Chris, Daniel, it looks like you both volunteered in this thread to be the
"random" maintainer. Whoever it ends up being -- if you would like any
backup I'd be happy to be listed as a co-maintainer. I have some interest
in the topic because I was doing a bit of work recently on splittable RNG.
By the way, what is the feeling about using the FFI and foreign code in core
libraries' implementations (aside from unix)? The reason I ask is that it
would be nice to fix the statistical weakness in System.Random.split and I
think the best way to do it is:
- (1) use a cryptographic RNG technique
- (2) use native code and possibly HW acceleration to make up for the
performance hit in (1)
I did a prototype of this in http://hackage.haskell.org/package/intel-aes,
and it seemed to have the potential to make a decent stdGen. First, this is
because on the hardware I tested there was no performance regression
relative to System.Random -- the portable, C, AES-based implementation
performs a little better than the pure Haskell System.Random. Second, newer
Intel and AMD machines have AESNI, which at least doubles the performance
over the portable software version.
So it's a win for both performance and correctness; BUT there's more work to
ensure portability across hardware and across Haskell implementations -- so
does that tradeoff have any chance for a Core library?
-Ryan
On Wed, Jun 8, 2011 at 4:14 AM, Chris Dornan
Congrats on the award by the way – you have been winning my own superhero award but it’s cool to see some objective recognition.

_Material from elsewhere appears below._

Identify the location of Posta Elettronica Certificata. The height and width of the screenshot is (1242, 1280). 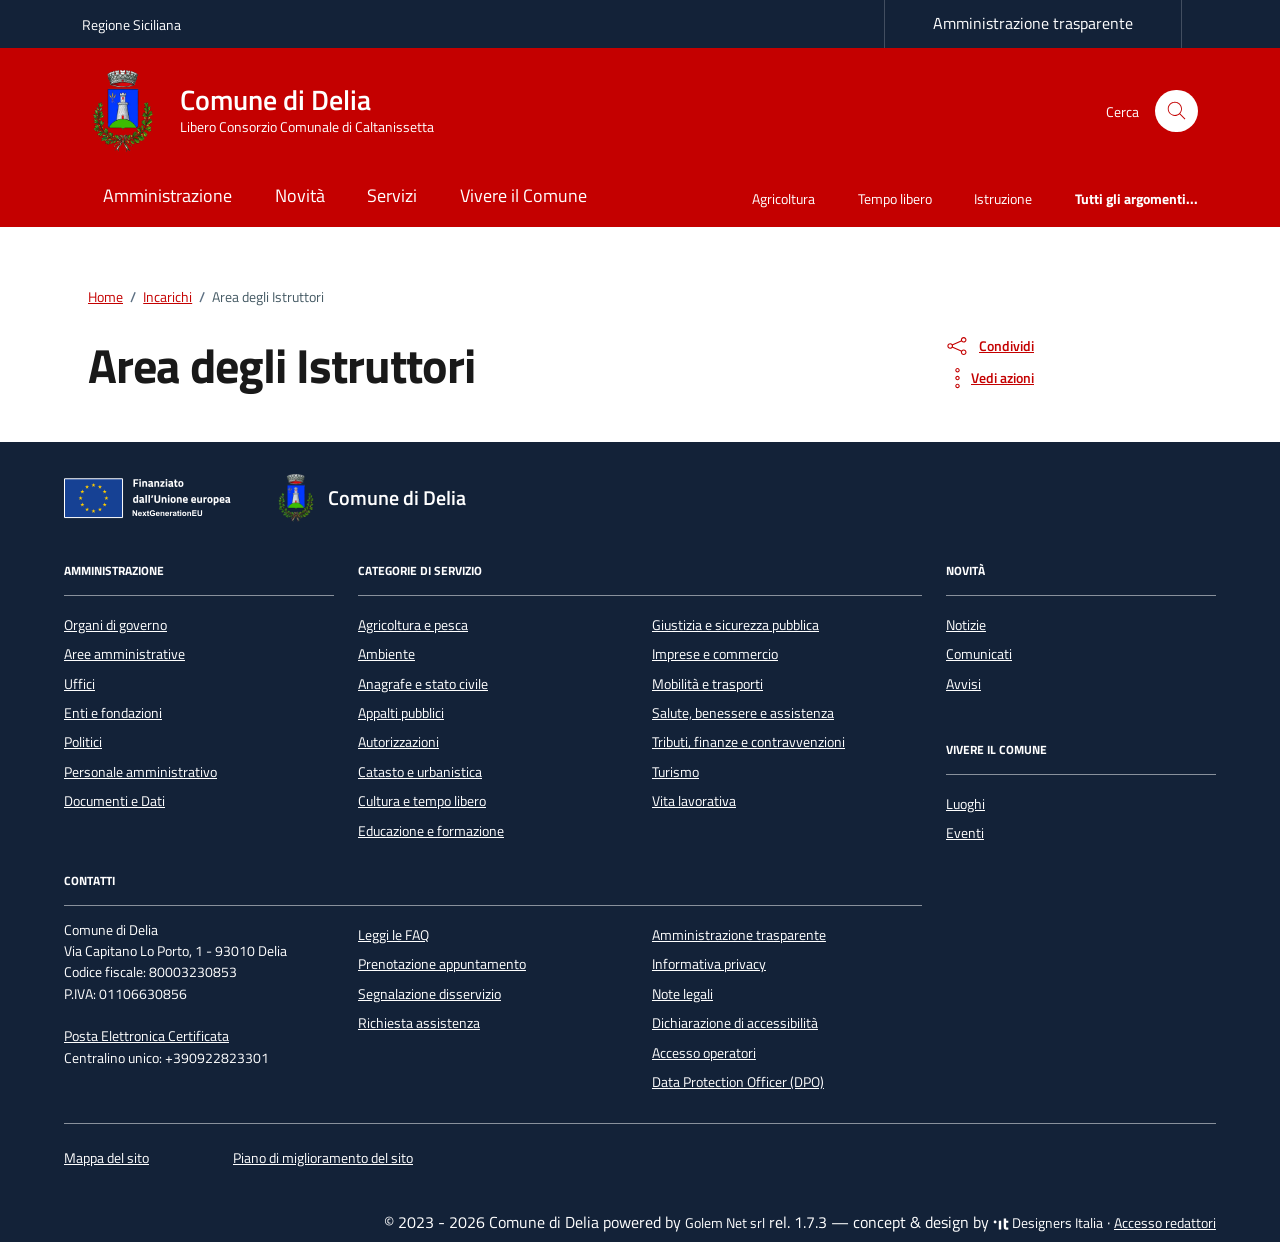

I had volunteered for random (and anything else you needed) – I thought you were being diplomatic (and maybe you were).
Just made the major delivery on my contract so definitely feeling like some good works are in order…
Cheers,
Chris
*From:* libraries-bounces@haskell.org [mailto: libraries-bounces@haskell.org] *On Behalf Of *Simon Peyton-Jones *Sent:* 07 June 2011 10:43 PM *To:* Haskell Libraries *Cc:* Simon Peyton-Jones *Subject:* New libraries process
Friends
Last month Simon M and I put forward a proposal to revise the process for developing the Core Haskell libraries: http://www.haskell.org/haskellwiki/Library_submissions/NewDraft
There was some discussion, leading to improvements now incorporated in the draft, but I believe that there was general support; indeed no one opposed the change.
Several weeks have gone by, so I suggest that we adopt the new process forthwith. Unless I hear otherwise I'll replace http://www.haskell.org/haskellwiki/Library_submissions with the new process in a day or two.
We still need volunteers to become the maintainer of mtl random [though I think someone maybe did volunteer, Daniel perhaps?] Win32 Please!